Pick out the lines below with "tablet" and list them.

Segment Open

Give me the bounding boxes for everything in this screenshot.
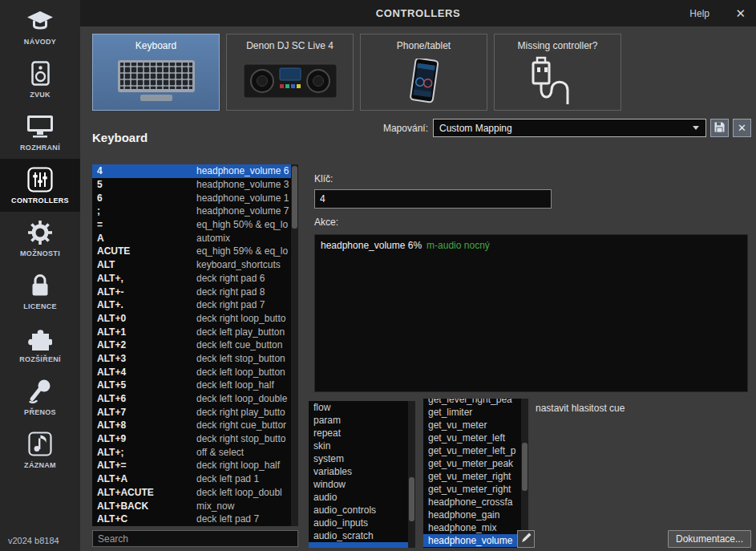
action-row[interactable]: get_vu_meter_left_p (423, 444, 522, 457)
category-row[interactable]: audio_controls (309, 504, 409, 517)
key-mapping-row[interactable]: 5 headphone_volume 3 (92, 178, 291, 192)
category-row[interactable]: variables (309, 465, 409, 478)
key-mapping-row[interactable]: 6 headphone_volume 1 (92, 191, 291, 205)
key-mapping-row[interactable]: ALT+C deck left pad 7 (92, 513, 291, 526)
scrollbar-thumb[interactable] (292, 166, 297, 229)
category-row[interactable]: window (309, 478, 409, 491)
category-row[interactable]: system (309, 452, 409, 465)
action-name: headphone_mix (428, 522, 496, 533)
category-label: audio_controls (313, 504, 376, 516)
category-row[interactable]: param (309, 414, 409, 427)
tab-label: Phone/tablet (397, 40, 451, 51)
key-mapping-row[interactable]: ALT+, deck right pad 6 (92, 272, 291, 286)
sidebar-item-licence[interactable]: LICENCE (0, 265, 80, 318)
key-mapping-row[interactable]: = eq_high 50% & eq_lo (92, 218, 291, 232)
delete-mapping-button[interactable]: ✕ (733, 119, 751, 137)
action-row[interactable]: headphone_gain (423, 508, 522, 521)
key-mapping-row[interactable]: ACUTE eq_high 59% & eq_lo (92, 245, 291, 258)
key-mapping-row[interactable]: ALT+3 deck left stop_button (92, 352, 291, 366)
key-mapping-row[interactable]: ALT+BACK mix_now (92, 499, 291, 513)
key-mapping-row[interactable]: ALT+ACUTE deck left loop_doubl (92, 486, 291, 500)
category-row[interactable]: skin (309, 440, 409, 452)
key-mapping-row[interactable]: ALT+; off & select (92, 445, 291, 459)
action-row[interactable]: get_vu_meter_right (423, 470, 522, 483)
mapping-dropdown[interactable]: Custom Mapping (433, 119, 706, 137)
key-mapping-row[interactable]: ALT+. deck right pad 7 (92, 298, 291, 312)
key-action: deck right pad 6 (196, 273, 291, 284)
key-mapping-row[interactable]: ALT+0 deck right loop_butto (92, 312, 291, 326)
action-row[interactable]: get_vu_meter_right (423, 483, 522, 496)
action-row[interactable]: get_vu_meter_peak (423, 457, 522, 470)
category-row[interactable]: audio_inputs (309, 517, 409, 529)
denon-controller-image (243, 51, 338, 110)
key-name: ALT+- (97, 286, 196, 298)
action-editor[interactable]: headphone_volume 6%m-audio nocný (314, 234, 748, 392)
category-row[interactable]: flow (309, 401, 409, 414)
action-row[interactable]: get_level_right_pea (423, 399, 522, 406)
key-mapping-row[interactable]: ALT+6 deck left loop_double (92, 392, 291, 406)
action-name: get_vu_meter_left_p (428, 445, 515, 456)
category-row[interactable]: repeat (309, 427, 409, 440)
tab-phone-tablet[interactable]: Phone/tablet (360, 34, 487, 111)
key-field[interactable] (314, 189, 552, 209)
key-list-scrollbar[interactable] (291, 164, 298, 526)
action-row[interactable]: get_vu_meter_left (423, 431, 522, 444)
puzzle-piece-icon (28, 326, 52, 351)
key-mapping-row[interactable]: ; headphone_volume 7 (92, 205, 291, 218)
category-list-scrollbar[interactable] (408, 401, 415, 548)
action-list-scrollbar[interactable] (521, 399, 528, 548)
help-link[interactable]: Help (689, 8, 710, 19)
floppy-disk-icon (714, 122, 725, 135)
sidebar-item-moznosti[interactable]: MOŽNOSTI (0, 212, 80, 265)
sidebar-item-label: MOŽNOSTI (20, 249, 60, 257)
key-action: deck left loop_doubl (196, 487, 291, 498)
sidebar-item-rozsireni[interactable]: ROZŠÍŘENÍ (0, 318, 80, 371)
search-input[interactable] (93, 532, 297, 547)
tab-keyboard[interactable]: Keyboard (92, 34, 220, 111)
key-mapping-row[interactable]: ALT+1 deck left play_button (92, 325, 291, 338)
key-name: ALT+3 (97, 353, 196, 364)
key-mapping-row[interactable]: ALT+7 deck right play_butto (92, 405, 291, 419)
category-row[interactable] (309, 542, 409, 548)
sidebar-item-prenos[interactable]: PŘENOS (0, 371, 80, 423)
action-name: get_vu_meter_left (428, 432, 505, 444)
scrollbar-thumb[interactable] (409, 477, 414, 521)
sidebar-item-zaznam[interactable]: ZÁZNAM (0, 423, 80, 476)
key-mapping-row[interactable]: A automix (92, 231, 291, 245)
action-row[interactable]: get_limiter (423, 406, 522, 419)
close-icon[interactable]: ✕ (735, 6, 746, 21)
sidebar-item-zvuk[interactable]: ZVUK (0, 53, 80, 106)
sidebar-item-label: ROZHRANÍ (20, 144, 60, 152)
sidebar-item-navody[interactable]: NÁVODY (0, 0, 80, 53)
key-mapping-row[interactable]: ALT+- deck right pad 8 (92, 285, 291, 298)
key-mapping-row[interactable]: ALT+2 deck left cue_button (92, 338, 291, 352)
key-name: = (97, 219, 196, 230)
sidebar-item-controllers[interactable]: CONTROLLERS (0, 159, 80, 212)
sidebar-item-rozhrani[interactable]: ROZHRANÍ (0, 106, 80, 159)
action-row[interactable]: headphone_crossfa (423, 496, 522, 508)
category-row[interactable]: audio (309, 491, 409, 504)
key-mapping-row[interactable]: ALT+9 deck right stop_butto (92, 432, 291, 446)
key-mapping-row[interactable]: ALT+5 deck left loop_half (92, 379, 291, 392)
scrollbar-thumb[interactable] (522, 443, 528, 491)
key-mapping-row[interactable]: ALT+A deck left pad 1 (92, 472, 291, 486)
action-row[interactable]: headphone_mix (423, 521, 522, 534)
key-name: ALT+8 (97, 419, 196, 431)
documentation-button[interactable]: Dokumentace... (668, 530, 751, 548)
action-name: get_vu_meter_peak (428, 458, 513, 469)
category-row[interactable]: audio_scratch (309, 529, 409, 542)
tab-denon-dj-sc-live-4[interactable]: Denon DJ SC Live 4 (226, 34, 354, 111)
tab-missing-controller[interactable]: Missing controller? (494, 34, 621, 111)
action-row[interactable]: headphone_volume (423, 534, 522, 547)
edit-action-button[interactable] (517, 530, 535, 548)
key-mapping-row[interactable]: ALT keyboard_shortcuts (92, 258, 291, 272)
action-row[interactable]: get_vu_meter (423, 419, 522, 431)
close-icon: ✕ (738, 122, 746, 134)
save-mapping-button[interactable] (710, 119, 729, 137)
key-mapping-row[interactable]: ALT+= deck right loop_half (92, 459, 291, 472)
chevron-down-icon (693, 126, 699, 130)
key-mapping-row[interactable]: ALT+8 deck right cue_buttor (92, 419, 291, 432)
key-mapping-row[interactable]: ALT+4 deck left loop_button (92, 365, 291, 379)
key-mapping-row[interactable]: 4 headphone_volume 6 (92, 164, 291, 178)
sidebar-item-label: LICENCE (23, 302, 57, 310)
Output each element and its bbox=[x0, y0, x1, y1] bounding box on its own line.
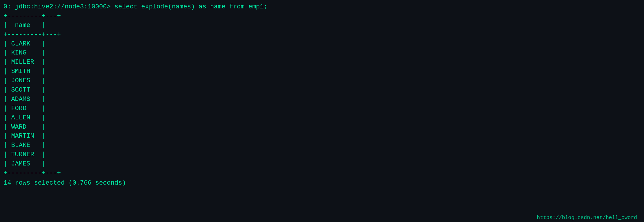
table-row: | SCOTT | bbox=[3, 85, 641, 95]
table-row: | TURNER | bbox=[3, 150, 641, 159]
table-row: | BLAKE | bbox=[3, 141, 641, 150]
separator-bottom: +---------+---+ bbox=[3, 169, 641, 178]
table-row: | MARTIN | bbox=[3, 132, 641, 141]
command-line: 0: jdbc:hive2://node3:10000> select expl… bbox=[3, 2, 641, 12]
table-row: | SMITH | bbox=[3, 67, 641, 76]
table-row: | FORD | bbox=[3, 104, 641, 113]
table-row: | MILLER | bbox=[3, 58, 641, 67]
status-line: 14 rows selected (0.766 seconds) bbox=[3, 179, 641, 188]
table-row: | CLARK | bbox=[3, 39, 641, 49]
separator-top: +---------+---+ bbox=[3, 12, 641, 21]
watermark: https://blog.csdn.net/hell_oword bbox=[537, 214, 637, 221]
table-row: | JAMES | bbox=[3, 159, 641, 169]
table-header: | name | bbox=[3, 21, 641, 30]
table-row: | ADAMS | bbox=[3, 95, 641, 104]
table-row: | KING | bbox=[3, 48, 641, 58]
table-row: | JONES | bbox=[3, 76, 641, 85]
table-rows: | CLARK || KING || MILLER || SMITH || JO… bbox=[3, 39, 641, 169]
table-row: | ALLEN | bbox=[3, 113, 641, 123]
table-row: | WARD | bbox=[3, 123, 641, 132]
separator-header: +---------+---+ bbox=[3, 30, 641, 39]
terminal-window: 0: jdbc:hive2://node3:10000> select expl… bbox=[3, 2, 641, 222]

Segment Closed

TASK SOLUTION:
tab-label: Phone/tablet (397, 40, 451, 51)
tab-phone-tablet[interactable]: Phone/tablet (360, 34, 487, 111)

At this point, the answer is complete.